» **Task**
Only the lines from the one that contains "Ce magasin vous" to the end of the material below are wanted, each duplicated exactly.

» **Records provided**
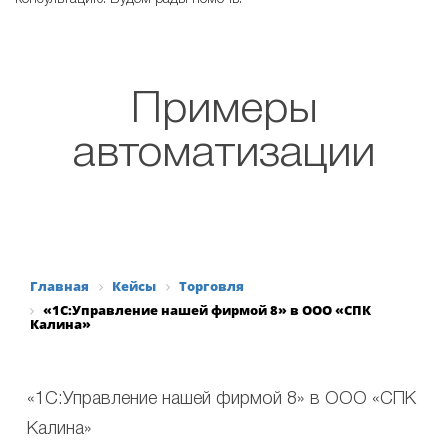
Заказать консультацию
Примеры
автоматизации
Главная
Кейсы
Торговля
«1С:Управление нашей фирмой 8» в ООО «СПК
Калина»
«1С:Управление нашей фирмой 8» в ООО «СПК
Калина»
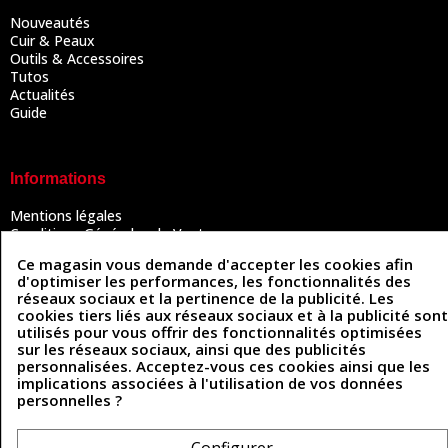
Nouveautés
Cuir & Peaux
Outils & Accessoires
Tutos
Actualités
Guide
Informations
Mentions légales
Conditions Générales de Vente
Politique de confidentialité
Ce magasin vous demande d'accepter les cookies afin
Politique des cookies
d'optimiser les performances, les fonctionnalités des
Contactez-nous
réseaux sociaux et la pertinence de la publicité. Les
cookies tiers liés aux réseaux sociaux et à la publicité sont
utilisés pour vous offrir des fonctionnalités optimisées
sur les réseaux sociaux, ainsi que des publicités
Coordonnées
personnalisées. Acceptez-vous ces cookies ainsi que les
implications associées à l'utilisation de vos données
493 Chemin de Catougnac
05 63 34 51 88
personnelles ?
81300 Graulhet
contact@cuirenstock.com
Configurer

» **Result for this exercise**
Ce magasin vous demande d'accepter les cookies afin
Politique des cookies
d'optimiser les performances, les fonctionnalités des
Contactez-nous
réseaux sociaux et la pertinence de la publicité. Les
cookies tiers liés aux réseaux sociaux et à la publicité sont
utilisés pour vous offrir des fonctionnalités optimisées
sur les réseaux sociaux, ainsi que des publicités
Coordonnées
personnalisées. Acceptez-vous ces cookies ainsi que les
implications associées à l'utilisation de vos données
493 Chemin de Catougnac
05 63 34 51 88
personnelles ?
81300 Graulhet
contact@cuirenstock.com
Configurer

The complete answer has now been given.